Selon Services de santé Alberta, il est difficile de justifier la présence des médias dans les hôpitaux lorsque les visites des familles sont restreintes.

Ailleurs dans le monde

À l’ère de la COVID-19, l'accès des journalistes en France contraste avec celui au Canada. Des reportages de médias comme France Info, France 2 et France 24 montrent régulièrement des patients couchés dans des lits ou sortant tout juste de réanimation.

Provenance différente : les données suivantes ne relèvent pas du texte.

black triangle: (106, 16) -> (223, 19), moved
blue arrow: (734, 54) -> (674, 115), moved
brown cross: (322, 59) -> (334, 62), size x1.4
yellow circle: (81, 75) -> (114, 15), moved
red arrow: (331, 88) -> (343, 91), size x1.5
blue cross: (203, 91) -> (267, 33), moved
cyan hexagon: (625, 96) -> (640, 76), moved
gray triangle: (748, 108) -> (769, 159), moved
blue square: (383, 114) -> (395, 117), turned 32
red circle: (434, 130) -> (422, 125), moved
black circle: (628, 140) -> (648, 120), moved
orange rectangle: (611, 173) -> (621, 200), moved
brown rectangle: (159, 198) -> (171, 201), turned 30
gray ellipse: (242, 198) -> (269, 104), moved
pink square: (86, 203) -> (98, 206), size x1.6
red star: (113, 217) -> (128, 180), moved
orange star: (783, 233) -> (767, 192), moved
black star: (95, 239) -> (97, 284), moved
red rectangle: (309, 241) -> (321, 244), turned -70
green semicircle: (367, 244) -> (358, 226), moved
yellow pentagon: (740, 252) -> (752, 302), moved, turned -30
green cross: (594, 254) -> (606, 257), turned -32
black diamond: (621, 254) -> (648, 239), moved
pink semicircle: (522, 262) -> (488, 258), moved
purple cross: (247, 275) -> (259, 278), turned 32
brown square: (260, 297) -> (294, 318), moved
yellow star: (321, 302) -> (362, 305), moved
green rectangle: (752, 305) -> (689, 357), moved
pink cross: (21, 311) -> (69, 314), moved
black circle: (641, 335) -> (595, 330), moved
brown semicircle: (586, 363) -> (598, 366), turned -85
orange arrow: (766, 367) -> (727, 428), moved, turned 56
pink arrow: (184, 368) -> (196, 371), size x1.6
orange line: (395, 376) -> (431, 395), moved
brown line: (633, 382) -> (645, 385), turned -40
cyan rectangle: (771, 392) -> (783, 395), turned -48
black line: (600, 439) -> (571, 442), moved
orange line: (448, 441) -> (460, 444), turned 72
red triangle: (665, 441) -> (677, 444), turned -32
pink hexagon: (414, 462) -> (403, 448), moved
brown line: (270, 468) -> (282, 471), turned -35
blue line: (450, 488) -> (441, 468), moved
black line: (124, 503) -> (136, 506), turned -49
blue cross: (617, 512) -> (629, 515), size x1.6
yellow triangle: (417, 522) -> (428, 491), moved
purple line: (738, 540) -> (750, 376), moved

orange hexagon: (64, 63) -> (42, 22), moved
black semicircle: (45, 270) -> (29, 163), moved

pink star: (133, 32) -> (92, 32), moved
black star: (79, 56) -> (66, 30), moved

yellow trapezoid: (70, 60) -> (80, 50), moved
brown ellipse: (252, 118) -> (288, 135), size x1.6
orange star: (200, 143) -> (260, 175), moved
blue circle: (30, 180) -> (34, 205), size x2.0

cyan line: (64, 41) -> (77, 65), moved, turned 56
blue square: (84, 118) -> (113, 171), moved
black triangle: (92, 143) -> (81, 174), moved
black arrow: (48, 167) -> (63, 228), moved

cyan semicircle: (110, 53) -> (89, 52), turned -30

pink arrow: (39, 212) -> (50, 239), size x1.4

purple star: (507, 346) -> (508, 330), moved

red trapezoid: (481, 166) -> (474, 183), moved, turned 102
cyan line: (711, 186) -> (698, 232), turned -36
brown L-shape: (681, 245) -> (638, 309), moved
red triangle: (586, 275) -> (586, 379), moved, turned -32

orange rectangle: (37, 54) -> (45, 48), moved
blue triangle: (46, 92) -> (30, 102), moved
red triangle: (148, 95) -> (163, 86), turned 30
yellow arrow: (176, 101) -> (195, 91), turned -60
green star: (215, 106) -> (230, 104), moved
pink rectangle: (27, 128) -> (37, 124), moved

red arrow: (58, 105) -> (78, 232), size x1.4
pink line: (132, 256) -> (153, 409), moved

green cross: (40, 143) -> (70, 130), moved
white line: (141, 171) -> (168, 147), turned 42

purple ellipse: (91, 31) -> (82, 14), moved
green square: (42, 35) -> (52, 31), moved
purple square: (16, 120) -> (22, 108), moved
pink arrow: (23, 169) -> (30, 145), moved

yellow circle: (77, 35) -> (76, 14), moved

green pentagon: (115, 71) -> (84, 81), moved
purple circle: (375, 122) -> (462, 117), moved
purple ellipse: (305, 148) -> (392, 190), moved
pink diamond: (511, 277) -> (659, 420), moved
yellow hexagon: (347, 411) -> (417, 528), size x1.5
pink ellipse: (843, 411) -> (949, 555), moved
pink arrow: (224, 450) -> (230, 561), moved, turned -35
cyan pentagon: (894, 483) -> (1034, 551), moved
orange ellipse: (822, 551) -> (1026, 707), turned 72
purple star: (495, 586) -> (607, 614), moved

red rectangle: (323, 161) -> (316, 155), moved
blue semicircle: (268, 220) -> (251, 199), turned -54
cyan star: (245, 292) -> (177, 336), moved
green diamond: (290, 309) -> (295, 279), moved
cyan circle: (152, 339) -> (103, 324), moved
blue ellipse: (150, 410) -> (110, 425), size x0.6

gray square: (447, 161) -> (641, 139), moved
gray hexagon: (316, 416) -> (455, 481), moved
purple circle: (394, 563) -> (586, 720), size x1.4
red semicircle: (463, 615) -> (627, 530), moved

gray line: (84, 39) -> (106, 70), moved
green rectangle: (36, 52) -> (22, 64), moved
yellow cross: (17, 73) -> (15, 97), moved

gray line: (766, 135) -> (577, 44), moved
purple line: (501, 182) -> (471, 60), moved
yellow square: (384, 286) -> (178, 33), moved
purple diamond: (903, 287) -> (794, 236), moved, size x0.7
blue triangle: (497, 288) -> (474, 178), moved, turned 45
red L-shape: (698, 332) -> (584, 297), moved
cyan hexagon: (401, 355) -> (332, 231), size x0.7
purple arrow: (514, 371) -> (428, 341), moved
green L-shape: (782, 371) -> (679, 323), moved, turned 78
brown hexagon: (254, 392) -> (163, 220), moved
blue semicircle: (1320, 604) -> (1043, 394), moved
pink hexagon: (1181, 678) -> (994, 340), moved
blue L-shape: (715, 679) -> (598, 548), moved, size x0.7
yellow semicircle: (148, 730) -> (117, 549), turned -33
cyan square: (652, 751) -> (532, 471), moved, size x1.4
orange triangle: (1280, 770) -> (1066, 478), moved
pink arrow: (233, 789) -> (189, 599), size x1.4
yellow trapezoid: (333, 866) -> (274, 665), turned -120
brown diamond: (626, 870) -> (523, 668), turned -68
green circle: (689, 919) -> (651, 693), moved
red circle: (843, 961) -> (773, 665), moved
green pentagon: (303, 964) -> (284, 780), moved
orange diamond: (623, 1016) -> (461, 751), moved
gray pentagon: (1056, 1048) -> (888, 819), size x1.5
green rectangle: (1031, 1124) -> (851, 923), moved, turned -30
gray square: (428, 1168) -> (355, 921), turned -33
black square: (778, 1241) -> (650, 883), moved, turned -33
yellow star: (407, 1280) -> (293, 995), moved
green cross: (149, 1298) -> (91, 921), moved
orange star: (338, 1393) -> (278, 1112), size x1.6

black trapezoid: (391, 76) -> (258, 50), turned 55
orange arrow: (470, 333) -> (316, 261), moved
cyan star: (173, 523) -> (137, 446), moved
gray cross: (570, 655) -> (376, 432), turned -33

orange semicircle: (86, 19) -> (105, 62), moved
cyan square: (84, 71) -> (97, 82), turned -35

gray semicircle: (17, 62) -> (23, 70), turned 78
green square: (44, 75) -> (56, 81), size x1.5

Aux États-Unis, en septembre, une journaliste de la chaîne d’information CNN diffusait un reportage tourné dans un hôpital de la Floride.

On veut vous montrer ce soir à quoi ressemble un patient de la COVID-19 qui a de la difficulté à respirer. [...] Cela peut être choquant, mais c’est nécessaire de voir de près ce que la nation combat, lançait l’animateur John Berman en présentant le reportage.

Un homme avec un veston, chemise et cravate. Il est devant un fond bleu. Sous son menton, il y a le titre du reportage en anglais. On peut lire : Comment la COVID-19 attaque ceux qui sont non-vaccinés.

L'animateur John Berman présente un reportage dans un hôpital de la Floride sur la chaîne américaine CNN.

Photo : CNN

Si l’Alberta semble tranquillement se sortir de la quatrième vague, pour les médecins, il n’est pas trop tard pour montrer au public le vrai visage des soins intensifs.

Il y a encore un peu de mouvement à faire au niveau de la vaccination en Alberta et dans certaines régions de la province, fait remarquer le Dr Tremblay. Il faut agir avant, une fois qu’on a attrapé la COVID-19, c'est difficile de changer les choses.